FBI agent Neville Flynn (Samuel L. Jackson) escorts a key witness (Nathan Phillips) on a night flight from Hawaii to Los Angeles. A crimelord arranges for assorted venomous snakes to get loose on the plane, which has been doused with a pheromone that makes the reptiles especially aggressive.
SoaP will go down in history for generating pre-release buzz on the strength of its title alone. Seriously anticipated in Z-picture circles and hidden from spoilsport critics who might undermine its opening weekend, it’s the sort of picture you’ll either queue all night in the rain to see twelve times or avoid like a Wayans Brothers Retrospective for the rest of life.

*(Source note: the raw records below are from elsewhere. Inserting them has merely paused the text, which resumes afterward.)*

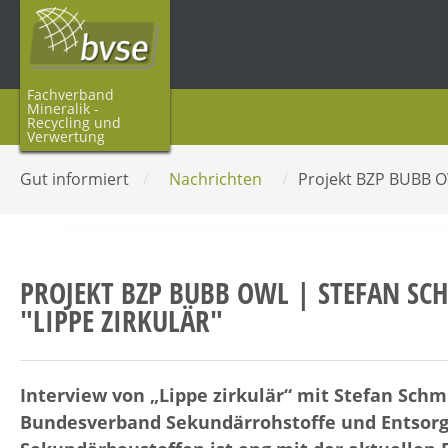
Fachverband
Mineralik -
Recycling und
Verwertung
Gut informiert
/
Nachrichten
/
Projekt BZP BUBB OW
PROJEKT BZP BUBB OWL | STEFAN S
"LIPPE ZIRKULÄR"
Interview von „Lippe zirkulär“ mit Stefan Sch
Bundesverband Sekundärrohstoffe und Entsorgu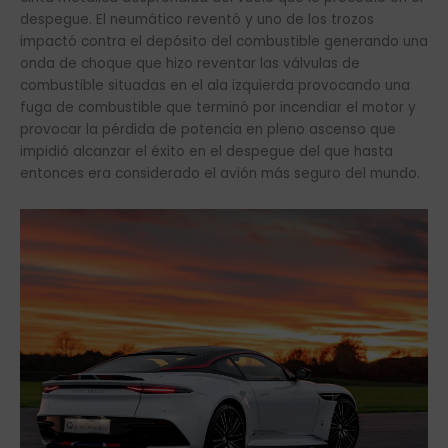
despegue. El neumático reventó y uno de los trozos
impactó contra el depósito del combustible generando una
onda de choque que hizo reventar las válvulas de
combustible situadas en el ala izquierda provocando una
fuga de combustible que terminó por incendiar el motor y
provocar la pérdida de potencia en pleno ascenso que
impidió alcanzar el éxito en el despegue del que hasta
entonces era considerado el avión más seguro del mundo.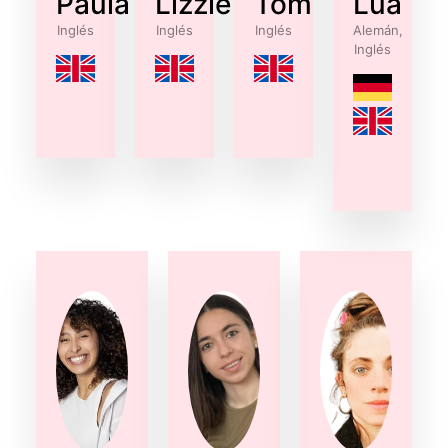
Paula
Lizzie
Tom
Lua
Inglés
Inglés
Inglés
Alemán,
Inglés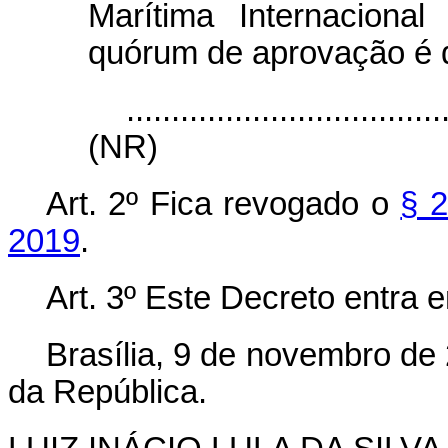
Marítima Internaciona
quórum de aprovação é d
...................................
(NR)
Art. 2º Fica revogado o
§ 2
2019
.
Art. 3º Este Decreto entra 
Brasília, 9 de novembro de
da República.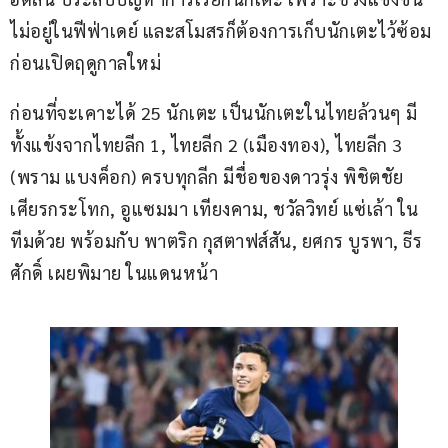
ไม่อยู่ในฟีฟ่าเดย์ และสโมสรก็ต้องการเก็บนักเตะไว้ซ้อม
ก่อนเปิดฤดูกาลใหม่
ก่อนที่จะเคาะได้ 25 นักเตะ เป็นนักเตะในไทยล้วนๆ มี
ทั้งแข้งจากไทยลีก 1, ไทยลีก 2 (เมืองทอง), ไทยลีก 3 
(พราม แบงค็อก) ครบทุกลีก มีชื่อของดาวรุ่ง พิชิตชัย 
เศียรกระโทก, อูแซมมา เทียงคาม, ชวัลวิทย์ แซ่เล้า ใน
ทีมด้วย พร้อมกับ พาตริก กุสตาฟส์สัน, ยศกร บูรพา, ธีร
ศักดิ์ เผยพิมาย ในแดนหน้า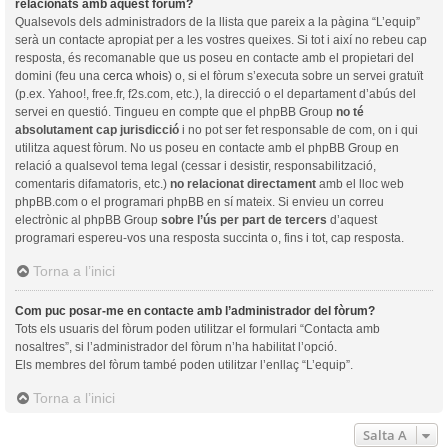
relacionats amb aquest fòrum?
Qualsevols dels administradors de la llista que pareix a la pàgina “L’equip”
serà un contacte apropiat per a les vostres queixes. Si tot i així no rebeu cap
resposta, és recomanable que us poseu en contacte amb el propietari del
domini (feu una
cerca whois
) o, si el fòrum s’executa sobre un servei gratuït
(p.ex. Yahoo!, free.fr, f2s.com, etc.), la direcció o el departament d’abús del
servei en questió. Tingueu en compte que el phpBB Group
no té
absolutament cap jurisdicció
i no pot ser fet responsable de com, on i qui
utilitza aquest fòrum. No us poseu en contacte amb el phpBB Group en
relació a qualsevol tema legal (cessar i desistir, responsabilització,
comentaris difamatoris, etc.)
no relacionat directament
amb el lloc web
phpBB.com o el programari phpBB en sí mateix. Si envieu un correu
electrònic al phpBB Group
sobre l’ús per part de tercers
d’aquest
programari espereu-vos una resposta succinta o, fins i tot, cap resposta.
Torna a l’inici
Com puc posar-me en contacte amb l’administrador del fòrum?
Tots els usuaris del fòrum poden utilitzar el formulari “Contacta amb
nosaltres”, si l’administrador del fòrum n’ha habilitat l’opció.
Els membres del fòrum també poden utilitzar l’enllaç “L’equip”.
Torna a l’inici
Salta A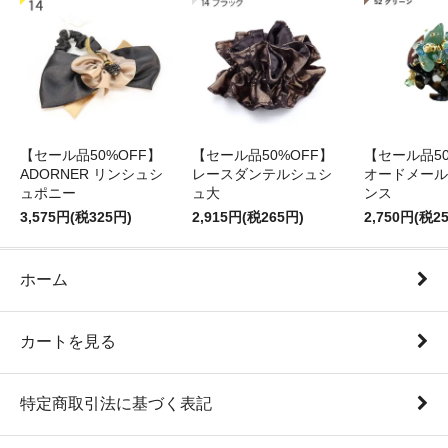
【セール品50%OFF】
【セール品50%OFF】
【セール品50
ADORNER リンシュシ
レースダンテルシュシ
オードメール
ュポニー
ュ大
ンス
3,575円(税325円)
2,915円(税265円)
2,750円(税2
ホーム
カートを見る
特定商取引法に基づく表記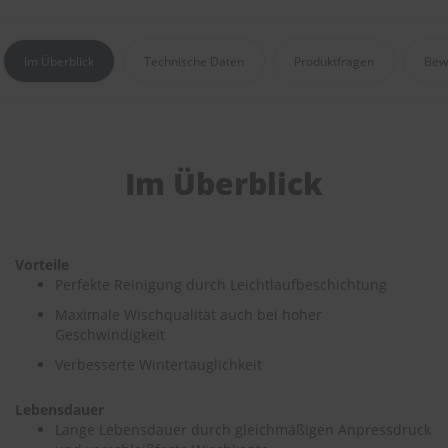
e
P
Im Überblick
Technische Daten
Produktfragen
Bew
o
l
s
t
e
r
Im Überblick
-
&
I
n
n
Vorteile
e
Perfekte Reinigung durch Leichtlaufbeschichtung
n
r
Maximale Wischqualität auch bei hoher
e
Geschwindigkeit
i
n
Verbesserte Wintertauglichkeit
i
g
Lebensdauer
u
n
Lange Lebensdauer durch gleichmäßigen Anpressdruck
g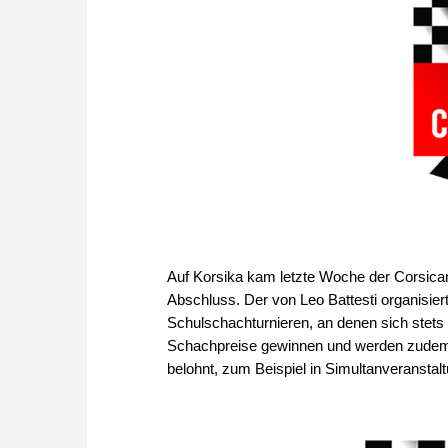
Auf Korsika kam letzte Woche der Corsican 
Abschluss. Der von Leo Battesti organisier
Schulschachturnieren, an denen sich stets 
Schachpreise gewinnen und werden zudem d
belohnt, zum Beispiel in Simultanveranstal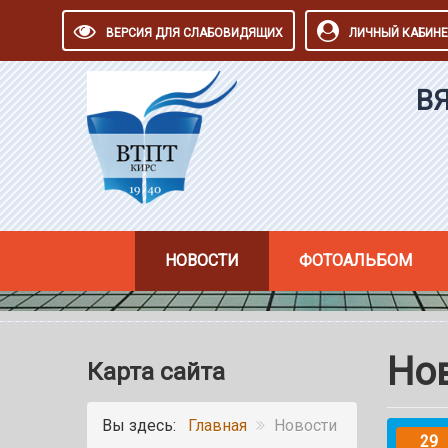
ВЕРСИЯ ДЛЯ СЛАБОВИДЯЩИХ
ЛИЧНЫЙ КАБИНЕ
В
НОВОСТИ
ФОТОАЛЬБОМ
Но
Карта сайта
Вы здесь:
Главная
Новости
29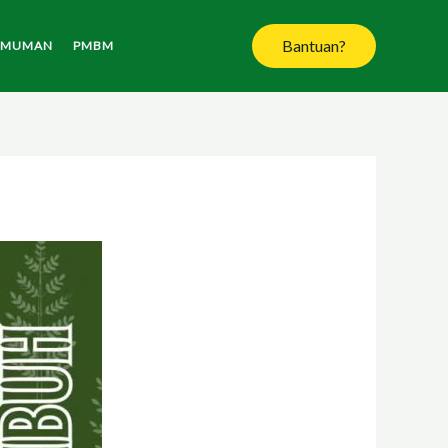
Bantuan?
UMUMAN
PMBM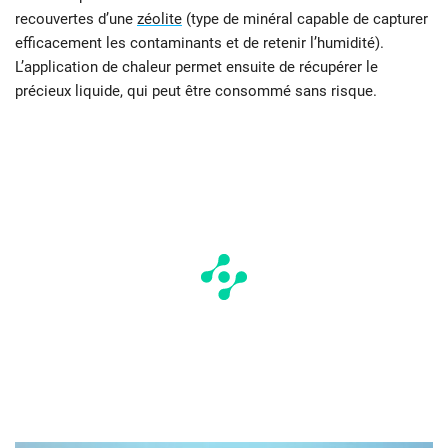
recouvertes d’une
zéolite
(type de minéral capable de capturer
efficacement les contaminants et de retenir l’humidité).
L’application de chaleur permet ensuite de récupérer le
précieux liquide, qui peut être consommé sans risque.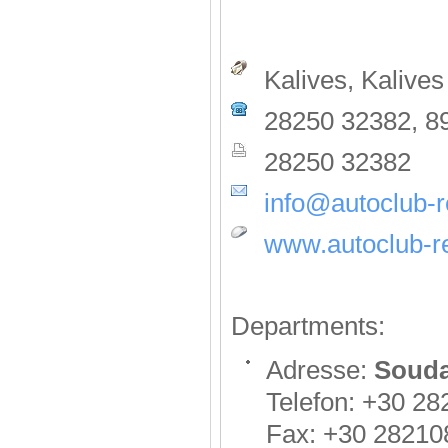
Kalives, Kalives
28250 32382, 8
28250 32382
info@autoclub-r
www.autoclub-re
Departments:
Adresse:
Souda
Telefon: +30 2
Fax: +30 28210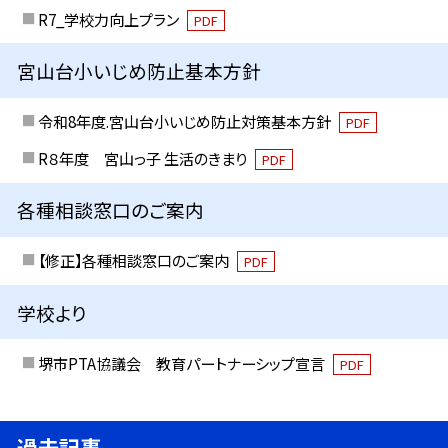
R7_学校力向上プラン
PDF
宮山台小いじめ防止基本方針
令和8年度.宮山台小いじめ防止対策基本方針
PDF
R８年度 宮山っ子 生活のきまり
PDF
各種相談窓口のご案内
【修正】各種相談窓口のご案内
PDF
学校より
堺市PTA協議会 教育パートナーシップ宣言
PDF
過去記事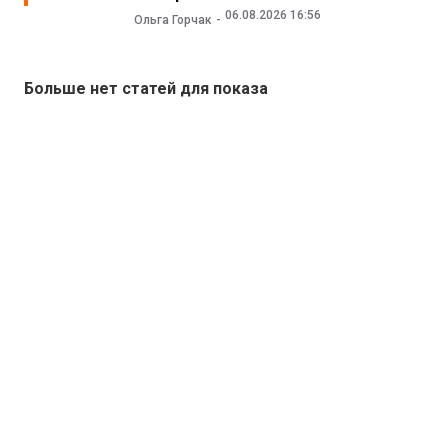
06.08.2026 16:56
Ольга Горчак
Больше нет статей для показа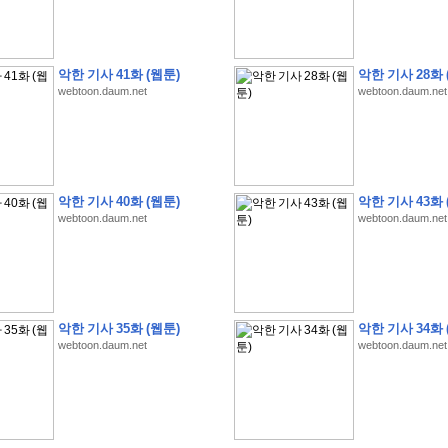
악한 기사 41화 (웹툰)
악한 기사 28화 
webtoon.daum.net
webtoon.daum.net
�
�
�
�
�
�
�
�
�
�
�
�
�
�
�
�
�
�
�
�
�
�
�
�
�
�
�
�
�
�
�
�
�
�
!
�
�
�
�
�
�
�
�
�
�
�
�
�
�
�
�
(
4
7
�
�
�
4
�
�
�
)
�
�
�
�
�
�
�
�
�
�
�
�
�
�
�
�
�
�
�
�
�
�
�
�
�
�
�
�
4
6
�
�
�
�
�
�
(
4
�
�
�
8
�
�
�
)
�
�
�
�
�
�
악한 기사 40화 (웹툰)
악한 기사 43화 
webtoon.daum.net
webtoon.daum.net
�
�
�
�
5
8
1
:
�
�
�
�
�
�
�
�
�
�
�
�
�
�
�
(
�
�
�
�
�
�
�
�
�
�
�
�
�
�
�
�
�
�
�
�
�
�
�
�
�
�
�
�
�
�
�
�
�
�
�
�
�
�
�
�
�
�
�
�
�
�
�
�
�
�
�
�
�
�
�
�
�
�
�
�
�
�
�
�
�
�
�
�
�
�
�
:
�
�
�
�
�
�
�
�
�
�
�
�
�
�
�
�
�
�
�
�
�
�
�
�
�
�
�
�
�
�
�
�
�
�
�
�
�
�
�
�
�
�
�
�
�
�
�
�
�
�
�
�
�
�
�
�
�
�
�
�
�
�
�
악한 기사 35화 (웹툰)
악한 기사 34화 
webtoon.daum.net
webtoon.daum.net
�
�
�
�
�
�
�
�
�
�
�
�
�
�
�
�
3
3
�
�
�
�
�
�
(
2
�
�
�
8
�
�
�
)
�
�
�
�
�
�
�
�
�
�
�
�
�
�
�
�
�
�
�
�
�
�
2
5
�
�
�
�
�
�
(
2
�
�
�
)
�
�
�
�
�
�
�
�
�
�
�
�
�
�
�
�
�
�
�
�
�
�
�
�
�
1
7
�
�
�
(
2
�
�
�
7
�
�
�
)
�
�
�
�
�
�
�
�
�
�
�
�
�
�
�
�
�
�
�
�
�
�
�
�
�
1
7
�
�
�
(
2
�
�
�
5
�
�
�
)
�
�
�
�
�
�
�
�
�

Here are some of the problems. It stars Samuel L. Jackson as the standard issue exasperated FBI guy who gets to talk tough and sorely wastes Julianna Margulies as the flight attendant who is about to jack it in and Anchorman's David Koechner as a smarmy pilot. But the entire supporting cast of snakebit passengers and crew consists of bland people who bring nothing to the picture. Like too many modern creepy-crawly films, it relies on CGI for its menaces – which gives the attack scenes a video game look that gets old very quickly. And, as befits a film rewritten and reshot to give fans what they said they wanted, it’s choppy as hell and offers no surprises.
But it does have snakes. On a plane. White-knuckle fliers will be jolted as the tone veers from improbable gangster business to horror-by-beast shenanigans before going with vintage Airport unlikeliness as an unlikely hero has to land the jet. Which is all very well, but it is by no means the giddy delight that the fans hoped for.
Okay, but not as likeable as, say, Piranha, Tremors, Slither, Anaconda, Eight-Legged Freaks or the 1973 TV movie Horror at 37,000 Feet.